> _Task objective_
Exact wording is required: transcribe all the entries and leave the images out.

[Document layout detection data]
· · · · ·

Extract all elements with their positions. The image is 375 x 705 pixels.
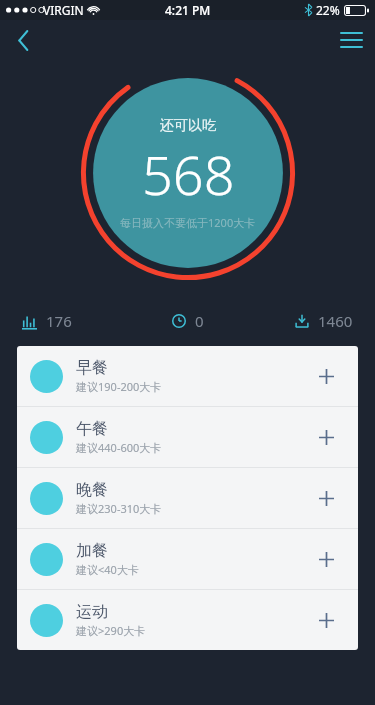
staticText: 加餐 bbox=[76, 541, 108, 561]
staticText: 早餐 bbox=[76, 358, 108, 378]
staticText: 建议190-200大卡 bbox=[76, 379, 162, 394]
staticText: VIRGIN bbox=[43, 2, 84, 18]
button[interactable]: Add 加餐 bbox=[307, 540, 345, 578]
button[interactable]: Add 晚餐 bbox=[307, 479, 345, 517]
staticText: 晚餐 bbox=[76, 480, 108, 500]
staticText: 运动 bbox=[76, 602, 108, 622]
staticText: 4:21 PM bbox=[165, 2, 211, 18]
staticText: 建议440-600大卡 bbox=[76, 440, 162, 455]
staticText: 22% bbox=[316, 2, 340, 18]
button[interactable]: Add 早餐 bbox=[307, 357, 345, 395]
button[interactable]: Back bbox=[0, 20, 46, 60]
staticText: 每日摄入不要低于1200大卡 bbox=[120, 215, 256, 230]
button[interactable]: 176 bbox=[22, 308, 125, 334]
staticText: 176 bbox=[46, 311, 72, 331]
staticText: 568 bbox=[142, 137, 235, 211]
button[interactable]: 午餐 bbox=[17, 407, 358, 467]
button[interactable]: 1460 bbox=[250, 308, 353, 334]
staticText: 还可以吃 bbox=[160, 117, 216, 135]
button[interactable]: 加餐 bbox=[17, 529, 358, 589]
button[interactable]: Menu bbox=[327, 20, 375, 60]
button[interactable]: 早餐 bbox=[17, 346, 358, 406]
staticText: 建议>290大卡 bbox=[76, 623, 146, 638]
staticText: 午餐 bbox=[76, 419, 108, 439]
staticText: 建议230-310大卡 bbox=[76, 501, 162, 516]
staticText: 建议<40大卡 bbox=[76, 562, 139, 577]
staticText: 1460 bbox=[318, 311, 353, 331]
button[interactable]: Add 运动 bbox=[307, 601, 345, 639]
button[interactable]: 运动 bbox=[17, 590, 358, 650]
button[interactable]: Add 午餐 bbox=[307, 418, 345, 456]
button[interactable]: 晚餐 bbox=[17, 468, 358, 528]
staticText: 0 bbox=[195, 311, 204, 331]
button[interactable]: 0 bbox=[125, 308, 250, 334]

· · · · ·

> _Answer section_
Extract all elements with their positions. The image is 375 x 705 pixels.
staticText: 加餐 bbox=[76, 541, 108, 561]
staticText: 早餐 bbox=[76, 358, 108, 378]
staticText: 建议190-200大卡 bbox=[76, 379, 162, 394]
staticText: VIRGIN bbox=[43, 2, 84, 18]
button[interactable]: Add 加餐 bbox=[307, 540, 345, 578]
button[interactable]: Add 晚餐 bbox=[307, 479, 345, 517]
staticText: 晚餐 bbox=[76, 480, 108, 500]
staticText: 运动 bbox=[76, 602, 108, 622]
staticText: 4:21 PM bbox=[165, 2, 211, 18]
staticText: 建议440-600大卡 bbox=[76, 440, 162, 455]
staticText: 22% bbox=[316, 2, 340, 18]
button[interactable]: Add 早餐 bbox=[307, 357, 345, 395]
button[interactable]: Back bbox=[0, 20, 46, 60]
staticText: 每日摄入不要低于1200大卡 bbox=[120, 215, 256, 230]
button[interactable]: 176 bbox=[22, 308, 125, 334]
staticText: 176 bbox=[46, 311, 72, 331]
staticText: 568 bbox=[142, 137, 235, 211]
button[interactable]: 午餐 bbox=[17, 407, 358, 467]
button[interactable]: 1460 bbox=[250, 308, 353, 334]
staticText: 还可以吃 bbox=[160, 117, 216, 135]
button[interactable]: 加餐 bbox=[17, 529, 358, 589]
button[interactable]: Menu bbox=[327, 20, 375, 60]
button[interactable]: 早餐 bbox=[17, 346, 358, 406]
staticText: 建议>290大卡 bbox=[76, 623, 146, 638]
staticText: 午餐 bbox=[76, 419, 108, 439]
staticText: 建议230-310大卡 bbox=[76, 501, 162, 516]
staticText: 建议<40大卡 bbox=[76, 562, 139, 577]
staticText: 1460 bbox=[318, 311, 353, 331]
button[interactable]: Add 运动 bbox=[307, 601, 345, 639]
button[interactable]: 运动 bbox=[17, 590, 358, 650]
button[interactable]: Add 午餐 bbox=[307, 418, 345, 456]
button[interactable]: 晚餐 bbox=[17, 468, 358, 528]
staticText: 0 bbox=[195, 311, 204, 331]
button[interactable]: 0 bbox=[125, 308, 250, 334]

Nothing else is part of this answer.